Retype only what runs from the line with "Enumerate the UI" through the end of the entries, exactly and in full, but omit any picture you find.
[[ DATA IN THIS EXERCISE open ]]
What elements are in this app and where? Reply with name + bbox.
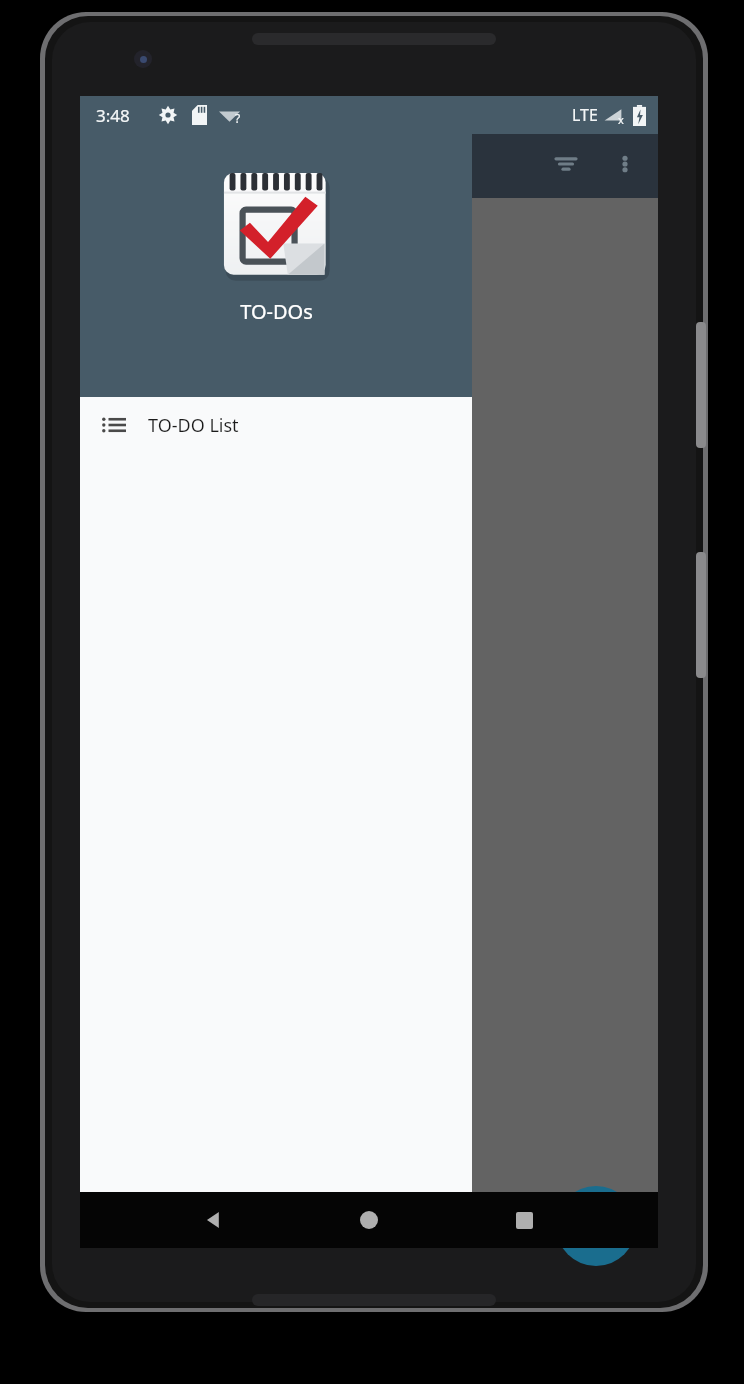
button[interactable]: Sort [542, 140, 590, 188]
button[interactable]: More options [601, 140, 649, 188]
button[interactable]: Recent apps [496, 1192, 552, 1248]
button[interactable]: Back [186, 1192, 242, 1248]
button[interactable]: Home [341, 1192, 397, 1248]
staticText: TO-DO List [148, 413, 239, 438]
staticText: ? [235, 110, 241, 126]
staticText: x [618, 112, 624, 127]
staticText: TO-DOs [240, 298, 313, 325]
staticText: 3:48 [96, 104, 130, 127]
button[interactable]: Add to-do [556, 1186, 636, 1266]
button[interactable]: TO-DO List [80, 397, 472, 453]
staticText: LTE [572, 104, 598, 126]
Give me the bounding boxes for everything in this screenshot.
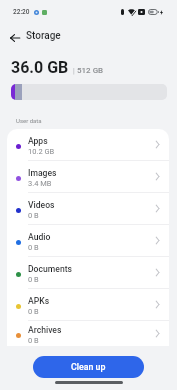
button[interactable]: Apps bbox=[7, 129, 169, 160]
staticText: 0 B bbox=[28, 211, 39, 220]
button[interactable]: Clean up bbox=[33, 356, 144, 378]
staticText: 0 B bbox=[28, 336, 39, 345]
staticText: 0 B bbox=[28, 243, 39, 252]
staticText: Archives bbox=[28, 325, 62, 335]
staticText: Apps bbox=[28, 136, 48, 146]
button[interactable]: APKs bbox=[7, 289, 169, 320]
staticText: 0 B bbox=[28, 307, 39, 316]
staticText: 512 GB bbox=[77, 66, 104, 75]
staticText: Clean up bbox=[71, 362, 106, 372]
staticText: Documents bbox=[28, 264, 72, 274]
staticText: Images bbox=[28, 168, 57, 178]
staticText: 22:20 bbox=[13, 8, 30, 16]
button[interactable]: Videos bbox=[7, 193, 169, 224]
staticText: 36.0 GB bbox=[11, 58, 69, 77]
staticText: 10.2 GB bbox=[28, 147, 55, 156]
staticText: Videos bbox=[28, 200, 55, 210]
button[interactable]: Images bbox=[7, 161, 169, 192]
staticText: APKs bbox=[28, 296, 50, 306]
staticText: Audio bbox=[28, 232, 51, 242]
staticText: 3.4 MB bbox=[28, 179, 52, 188]
staticText: 0 B bbox=[28, 275, 39, 284]
button[interactable]: Audio bbox=[7, 225, 169, 256]
staticText: | bbox=[73, 67, 75, 75]
staticText: Storage bbox=[26, 30, 61, 42]
button[interactable]: Documents bbox=[7, 257, 169, 288]
button[interactable]: Back bbox=[6, 29, 24, 47]
button[interactable]: Archives bbox=[7, 321, 169, 346]
staticText: User data bbox=[16, 117, 42, 124]
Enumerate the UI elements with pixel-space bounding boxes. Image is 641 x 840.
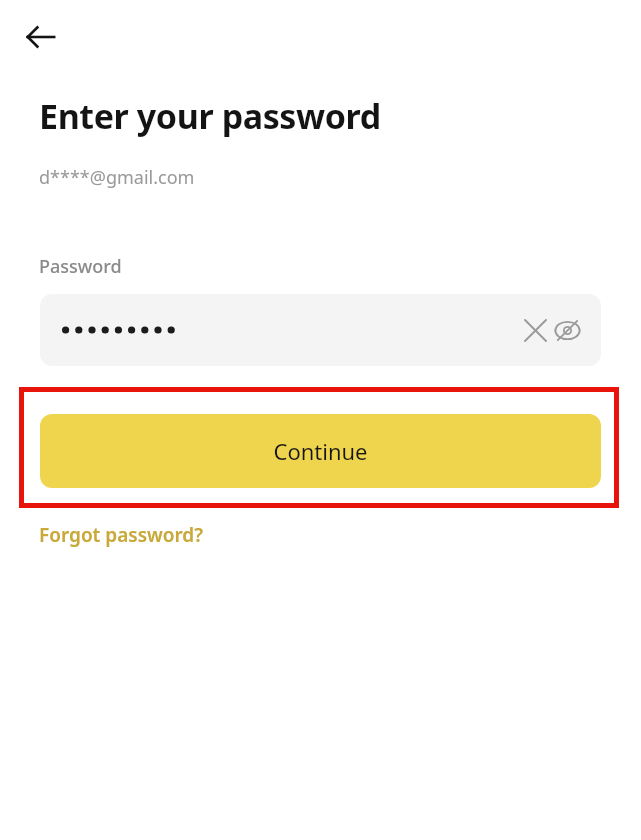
staticText: Password <box>39 254 122 279</box>
button[interactable]: Clear password <box>40 294 601 366</box>
button[interactable]: Show password <box>545 308 589 352</box>
button[interactable]: Forgot password? <box>39 522 204 548</box>
button[interactable]: Continue <box>40 414 601 488</box>
staticText: Continue <box>273 436 368 466</box>
staticText: d****@gmail.com <box>39 165 195 190</box>
button[interactable]: Back <box>17 13 65 61</box>
staticText: Enter your password <box>39 93 381 139</box>
staticText: Forgot password? <box>39 522 204 548</box>
button[interactable]: Clear password <box>514 309 556 351</box>
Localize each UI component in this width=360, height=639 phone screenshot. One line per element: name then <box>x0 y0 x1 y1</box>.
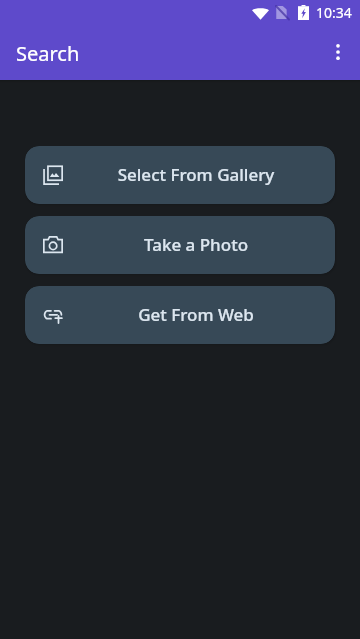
[[ DATA IN THIS EXERCISE closed ]]
### ANSWER FOR THIS EXERCISE
Enumerate the UI elements with pixel-space bounding boxes. Image is 641 x 840.
staticText: Password <box>39 254 122 279</box>
button[interactable]: Clear password <box>40 294 601 366</box>
button[interactable]: Show password <box>545 308 589 352</box>
button[interactable]: Forgot password? <box>39 522 204 548</box>
button[interactable]: Continue <box>40 414 601 488</box>
staticText: Continue <box>273 436 368 466</box>
staticText: d****@gmail.com <box>39 165 195 190</box>
button[interactable]: Back <box>17 13 65 61</box>
staticText: Enter your password <box>39 93 381 139</box>
staticText: Forgot password? <box>39 522 204 548</box>
button[interactable]: Clear password <box>514 309 556 351</box>
Localize each UI component in this width=360, height=639 phone screenshot. One line per element: name then <box>x0 y0 x1 y1</box>.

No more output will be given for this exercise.